-- AIM OF THE TASK --
Pictures do not belong in the copy; retype the records below exactly.

-- RECORDED INFORMATION --
<<<<

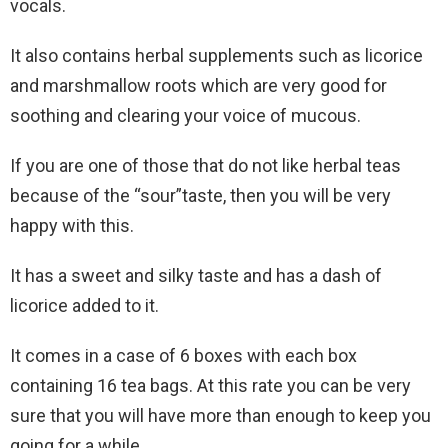
vocals.
It also contains herbal supplements such as licorice
and marshmallow roots which are very good for
soothing and clearing your voice of mucous.
If you are one of those that do not like herbal teas
because of the “sour”taste, then you will be very
happy with this.
It has a sweet and silky taste and has a dash of
licorice added to it.
It comes in a case of 6 boxes with each box
containing 16 tea bags. At this rate you can be very
sure that you will have more than enough to keep you
going for a while.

>>>>

-- TASK RESPONSE --
vocals.
It also contains herbal supplements such as licorice
and marshmallow roots which are very good for
soothing and clearing your voice of mucous.
If you are one of those that do not like herbal teas
because of the “sour”taste, then you will be very
happy with this.
It has a sweet and silky taste and has a dash of
licorice added to it.
It comes in a case of 6 boxes with each box
containing 16 tea bags. At this rate you can be very
sure that you will have more than enough to keep you
going for a while.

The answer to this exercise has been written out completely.